プロローグ
人を好きなるのに理由は要らない。
プロローグ
10月ってこんなに暑かったっけ?
カンナは自転車のペダルを力強く漕ぎながら呟く。
額にうっすら浮かんだ汗が白い肌を一層眩しく写し、すれ違う男達の視線を奪っていく。しかしカンナは微塵も気を止めずぐんぐんペダルを漕ぐ。
今日は私が17歳になる特別な日。この日をずっと待っていた。彼との約束のこの日を。
もうすぐ、もうすぐ。
もうすぐ、あなたに会える。
出会い
カンナが彼と初めて会ったのは、15歳の夏だった。
その頃のカンナは、いわゆる『荒れて』いて、家にほとんど帰らなかった。学校も家も仲の良かった友達も自分の将来もなにもかもどうでもよくて、その日に初めてあった人の家に泊まる生活を繰り返していた。
大きな理由はなかった。
ただ
ずっとみんなに大事にされて愛されている自分
の役割の飽きていたんだ、と今になってカンナは思う。
カンナは小さい頃から人を惹きつける大きな瞳と白い肌を有し、誰でも彼女に好感を持った。

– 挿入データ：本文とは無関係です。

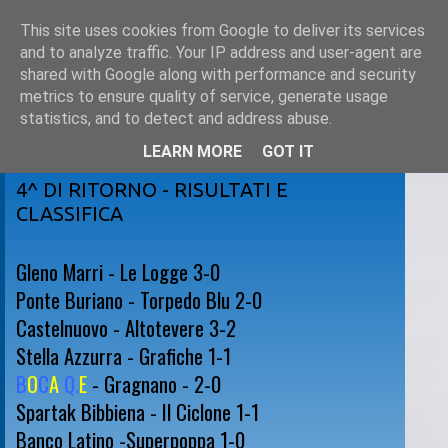
This site uses cookies from Google to deliver its services
and to analyze traffic. Your IP address and user-agent are
shared with Google along with performance and security
metrics to ensure quality of service, generate usage
statistics, and to detect and address abuse.
LEARN MORE
GOT IT
sabato 12 febbraio 2011
4^ DI RITORNO - RISULTATI E
CLASSIFICA
Gleno Marri - Le Logge 3-0
Ponte Buriano - Torpedo Blu 2-0
Castelnuovo - Altotevere 3-2
Stella Azzurra - Grafiche 1-1
B
O
C
A
Q.
E
- Gragnano - 2-0
Spartak Bibbiena - Il Ciclone 1-1
Banco Latino -Superpoppa 1-0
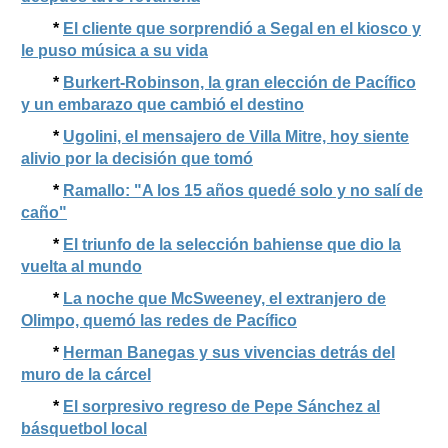
*
El cliente que sorprendió a Segal en el kiosco y
le puso música a su vida
*
Burkert-Robinson, la gran elección de Pacífico
y un embarazo que cambió el destino
*
Ugolini, el mensajero de Villa Mitre, hoy siente
alivio por la decisión que tomó
*
Ramallo: "A los 15 años quedé solo y no salí de
caño"
*
El triunfo de la selección bahiense que dio la
vuelta al mundo
*
La noche que McSweeney, el extranjero de
Olimpo, quemó las redes de Pacífico
*
Herman Banegas y sus vivencias detrás del
muro de la cárcel
*
El sorpresivo regreso de Pepe Sánchez al
básquetbol local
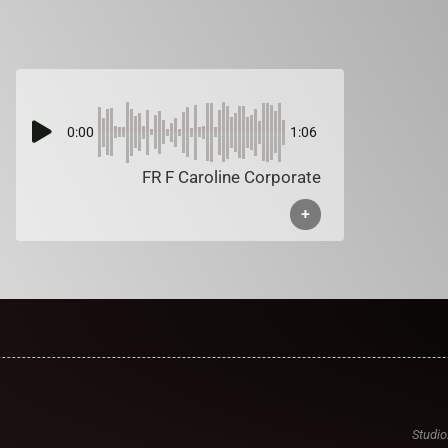
0:00
1:06
FR F Caroline Corporate
+
Studio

加えて、カンナの両親はそれなりに地位も財産もある人物だった為、経済的にも人間関係に於いても不自由をした記憶がなかった。誰もがカンナを褒め、愛し、側にいたがる。カンナもそれがずっと当たり前だと思っていたし、不満もなかった。でも心の中にはいつもなにか満たされない思いが渦巻いていたのだ。

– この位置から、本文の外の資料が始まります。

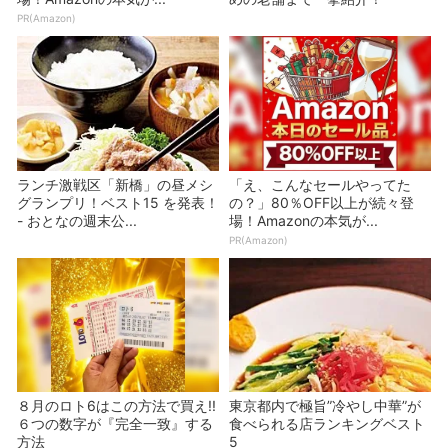
PR(Amazon)
ランチ激戦区「新橋」の昼メシ
「え、こんなセールやってた
グランプリ！ベスト15 を発表！
の？」80％OFF以上が続々登
- おとなの週末公...
場！Amazonの本気が...
PR(Amazon)
８月のロト6はこの方法で買え!!
東京都内で極旨”冷やし中華”が
６つの数字が『完全一致』する
食べられる店ランキングベスト
方法
5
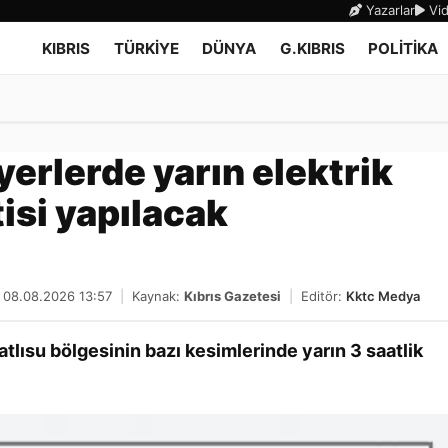
Yazarlar
Vid
KIBRIS
TÜRKİYE
DÜNYA
G.KIBRIS
POLİTİKA
 yerlerde yarın elektrik
isi yapılacak
: 08.08.2026 13:57
|
Kaynak:
Kıbrıs Gazetesi
|
Editör:
Kktc Medya
atlısu bölgesinin bazı kesimlerinde yarın 3 saatlik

「いつも明るくて楽しいのが月村カンナ。寂しがりで実は誰かに包まれていたい頼りない私をみたら、
きっと誰も愛さない。」
そんなやり場のない思いが、カンナを夜の街に誘った。
いま思えば何て贅沢で幼稚で短絡的だったのか、と自分でも苦笑してしまう。
でも15の夏、本気で自分を愛してくれる人がいないと「思い込んでいた」苦しさは嘘ではなかった。カンナは苦しくて悲しくてどうしようもなくて家を飛び出した。そして夜の街で彼に会った。
月の綺麗な夜だったのを覚えている。